The feathers were always scarce in New Zealand. Kōtuku can compete with kākāpō in the rarity stakes. But nobody’s camping by kōtuku nests, primed to warm up cooling eggs, because their population of 200, at most, is probably close to its historical norm. Their bones appear rarely in pre-human subfossil deposits.

To Māori, the bird is ‘he kōtuku rerenga tahi’, a kōtuku of a single flight, seen perhaps once in a lifetime and symbolising the beautiful and rare. Māori occasionally kept them in captivity, plucking a feather now and again to use as personal adornment.

The breeding plumes proved irresistible to early Pākehā—they were ideal embellishments for hats. Explorer Charlie Douglas described the bird in the late 1800s: “It does not weigh much, being only a collection of legs and feathers, and those feathers have been its distruction [sic]. It is a shame that a race of birds should be almost exterminated for the sake of a small tuft of feathers where the birds tail [sic] ought to be.”

Finding kōtuku outside the breeding season was never easy, because they disperse thinly around the country. During autumn and winter, they can be spotted standing over shallow water, poised to strike. Whitebait, eels, small fish, frogs and even small birds fall to their sharp beak, which they sometimes use as a spear.

When spring arrives, the solitary existence of the kōtuku ceases, and they rendezvous at the country’s sole breeding site in south Westland.

The entire adult population nests in twiggy platforms in trees at the Waitangiroto Nature Reserve near Whataroa, all within a 30-metre stretch, almost touching one another.
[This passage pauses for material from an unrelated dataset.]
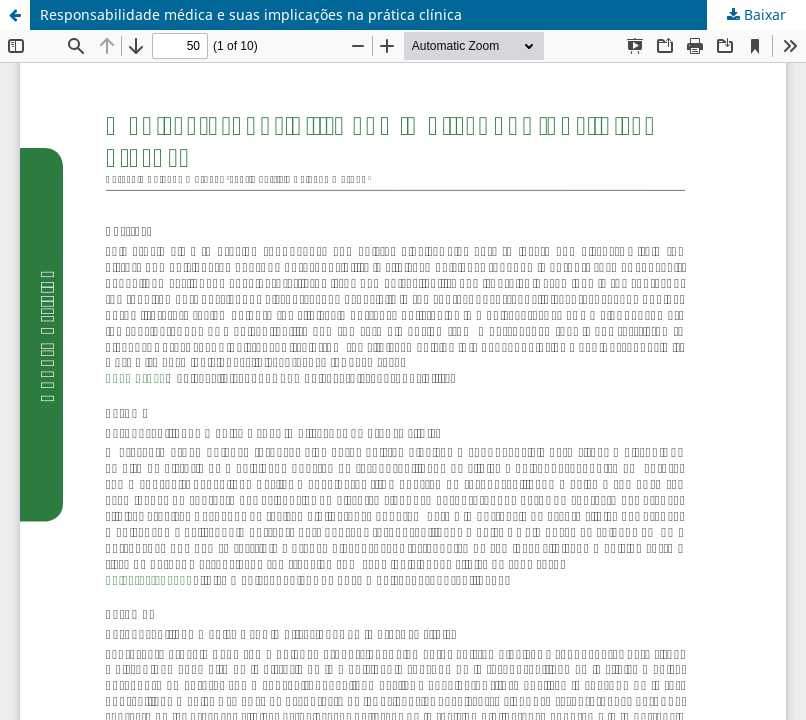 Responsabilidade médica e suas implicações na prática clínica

No other breeding location has ever been confirmed.

The remote spot was discovered in 1865 by Douglas’ friend, surveyor Gerhard Mueller. He reported there were 65 birds, inadvertently exposing them to danger by doing so. The raids began, and by 1941, only four nests remained. In 1944, the area was declared a reserve and patrolled at breeding time. A slow recovery began.

Today, the site is tended by the owners of White Heron Sanctuary Tours, who hold a concession from the Department of Conservation to monitor breeding, control pests and provide visitor access. Last season, they counted 43 nests.

The kōtuku is the only bird on New Zealand currency that is not unique to Aotearoa. Elsewhere it is called the great egret, and the kōtuku belongs to a particularly tall subspecies which is also found in Australia and Asia. New birds occasionally fly across the Tasman, which is thought to be how they first arrived at least 1000 years ago.

When Queen Elizabeth visited New Zealand in 1953-54, she was compared to the kōtuku—a compliment to rare, distinguished visitors—and the National Film Unit made a well-received short film, Kōtuku. The bird became the emblem of the New Zealand Wildlife Service in 1957, a reflection of its popularity, and in 1990, the kōtuku was the official symbol of the Treaty of Waitangi’s 150th anniversary, because, “like all New Zealanders, the heron’s origins are in other lands”.

The same year, coins replaced $1 and $2 banknotes, and a kōtuku in flight has featured on the $2 coin ever since.